Accents de banlieue : Aspects prosodiques du français populaire en contact avec les langues de l'immigration

Les propriétés phoniques des parlers des jeunes des
quartiers urbains pluriethniques constituent un véritable
stéréotype en français contemporain : l'accent dit «de
banlieue» se reconnaît, s'imite, et fait la une. Quelles sont les
caractéristiques prosodiques de ce français populaire héréditaire
influencé par le phonétisme des langues de
l'immigration transmises oralement dans les quartiers
ouvriers défavorisés des grandes villes françaises ? Est-ce que
les observations sur l'amuïssement de certaines voyelles et le
renforcement des consonnes occlusives «devenues explosives»
ont des fondements phonétiques réels et mesurables ?

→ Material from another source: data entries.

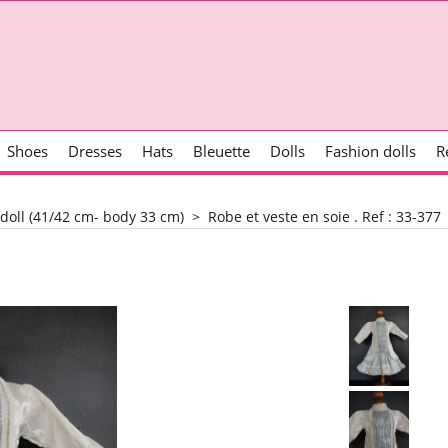
Shoes
Dresses
Hats
Bleuette
Dolls
Fashion dolls
R
 doll (41/42 cm- body 33 cm)
>
Robe et veste en soie . Ref : 33-377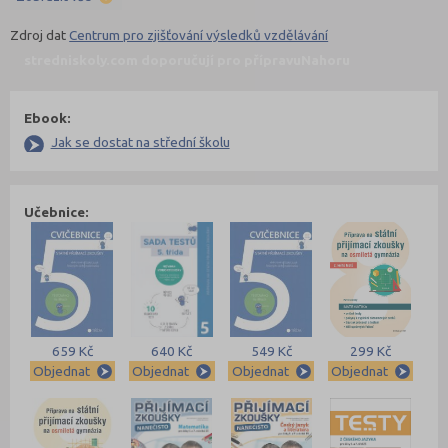
Zdroj dat
Centrum pro zjišťování výsledků vzdělávání
stredniskoly.com doporučují pro přípravu
Nahoru
Ebook:
Jak se dostat na střední školu
Učebnice:
659 Kč
640 Kč
549 Kč
299 Kč
Objednat
Objednat
Objednat
Objednat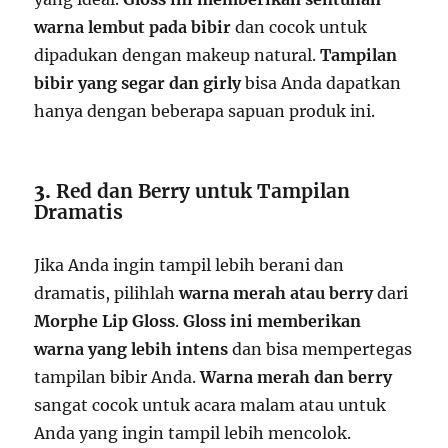
warna lembut pada bibir
dan cocok untuk
dipadukan dengan makeup natural.
Tampilan
bibir yang segar dan girly
bisa Anda dapatkan
hanya dengan beberapa sapuan produk ini.
3.
Red dan Berry untuk Tampilan
Dramatis
Jika Anda ingin tampil lebih berani dan
dramatis, pilihlah
warna merah atau berry
dari
Morphe Lip Gloss
.
Gloss ini memberikan
warna yang lebih intens
dan bisa mempertegas
tampilan bibir Anda.
Warna merah dan berry
sangat cocok untuk acara malam atau untuk
Anda yang ingin tampil lebih mencolok.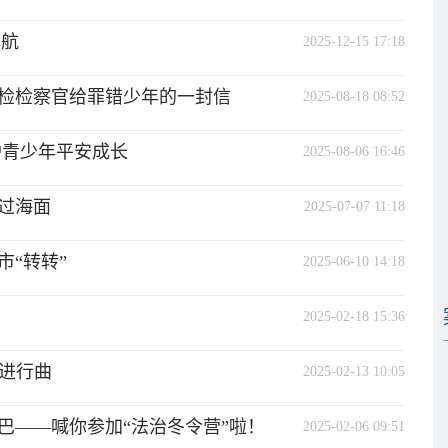
护航
2025-12-15 17:18
检检察官给罪错少年的一封信
2025-08-18 08:52
护青少年平安成长
2025-08-06 16:46
过海面
2025-07-07 11:18
“转转”
2025-06-10 14:18
2025-02-18 15:36
学进行曲
2025-02-13 10:05
巴——喊你参加“法治冬令营”啦！
2025-02-06 09:51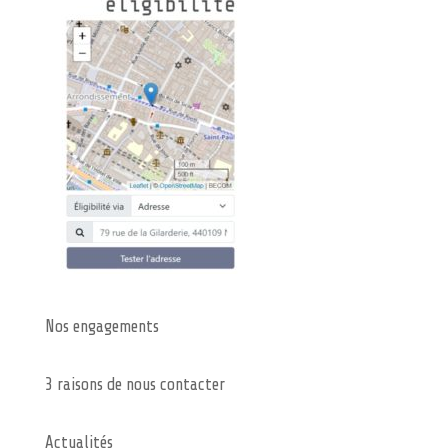
Nos engagements
3 raisons de nous contacter
Actualités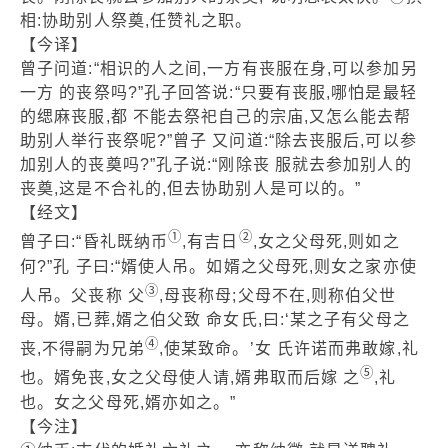
相:协助别人祭奠,任赞礼之职。
【今译】
曾子问道:“相识的人之间,一方有丧服在身,可以参加另
一方 的丧祭吗?”孔子回答说:“只要有丧服,哪怕是最轻
的缌麻丧服,都 不能去祭祀自己的宗庙,又怎么能去帮
助别人举行丧祭呢?”曾子 又问道:“除去丧服后,可以参
加别人的丧奠吗?”孔子说:“刚除丧 服就去参加别人的
丧奠,这是不合礼的,但去协助别人是可以的。”
【经文】
①
②
曾子曰:“昏礼既纳币
,有吉日
,女之父母死,则如之
何?”孔 子曰:“婿使人吊。如婿之父母死,则女之家亦使
③
人吊。父丧称 父
,母丧称母;父母不在,则称伯父世
母。婿,已葬,婿之伯父致 命女氏,曰:‘某之子有父母之
④
丧,不得嗣为兄弟
,使某致命。’女 氏许诺而弗敢嫁,礼
⑤
也。婿免丧,女之父母使人请,婿弗取而后嫁 之
,礼
也。女之父母死,婿亦如之。”
【今注】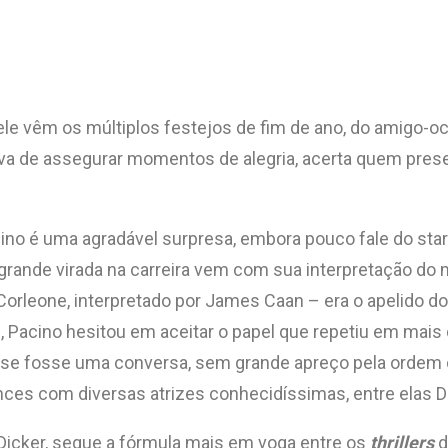
e vêm os múltiplos festejos de fim de ano, do amigo-ocu
de assegurar momentos de alegria, acerta quem presenteia
Pacino é uma agradável surpresa, embora pouco fale do s
 grande virada na carreira vem com sua interpretação d
orleone, interpretado por James Caan – era o apelido do
s, Pacino hesitou em aceitar o papel que repetiu em mais
omo se fosse uma conversa, sem grande apreço pela orde
nces com diversas atrizes conhecidíssimas, entre elas Di
l Dicker, segue a fórmula mais em voga entre os
thrillers
d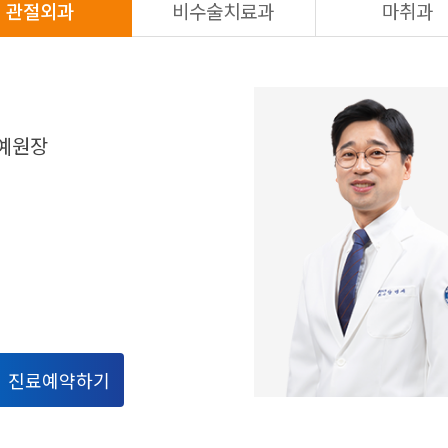
관절외과
비수술치료과
마취과
예원장
진료예약하기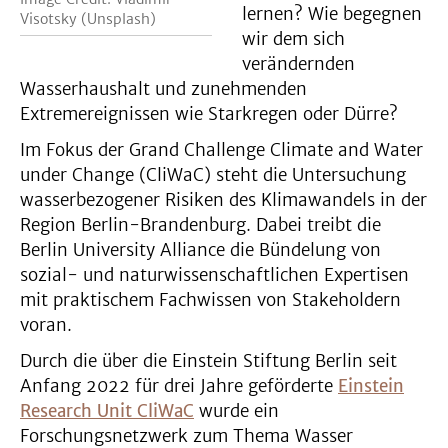
lernen? Wie begegnen
Visotsky (Unsplash)
wir dem sich
verändernden
Wasserhaushalt und zunehmenden
Extremereignissen wie Starkregen oder Dürre?
Im Fokus der Grand Challenge Climate and Water
under Change (CliWaC) steht die Untersuchung
wasserbezogener Risiken des Klimawandels in der
Region Berlin-Brandenburg. Dabei treibt die
Berlin University Alliance die Bündelung von
sozial- und naturwissenschaftlichen Expertisen
mit praktischem Fachwissen von Stakeholdern
voran.
Durch die über die Einstein Stiftung Berlin seit
Anfang 2022 für drei Jahre geförderte
Einstein
Research Unit CliWaC
wurde ein
Forschungsnetzwerk zum Thema Wasser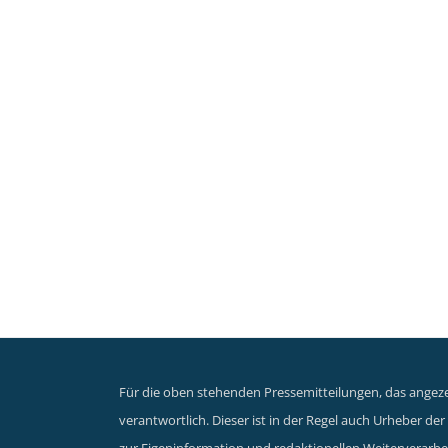
Für die oben stehenden Pressemitteilungen, das angezei
verantwortlich. Dieser ist in der Regel auch Urheber d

Ces phénomènes phoniques peuvent-ils être rapprochés des
caractéristiques des langues prédominantes dans les banlieues
pluriethniques ? Quelle est la fonction sociale de ces indices
phoniques ? Quels positionnements identitaires permettent-ils
de signaler ?
Les analyses sociophonétiques d'échantillons de
paroles recueillies lors d'une enquête de terrain à Paris
révèlent une multiplicité de combinaisons de traits phonétiques
mis au service de deux positionnements identitaires :
l'un tourné vers la culture de la rue, l'autre orienté vers le
français des classes moyennes.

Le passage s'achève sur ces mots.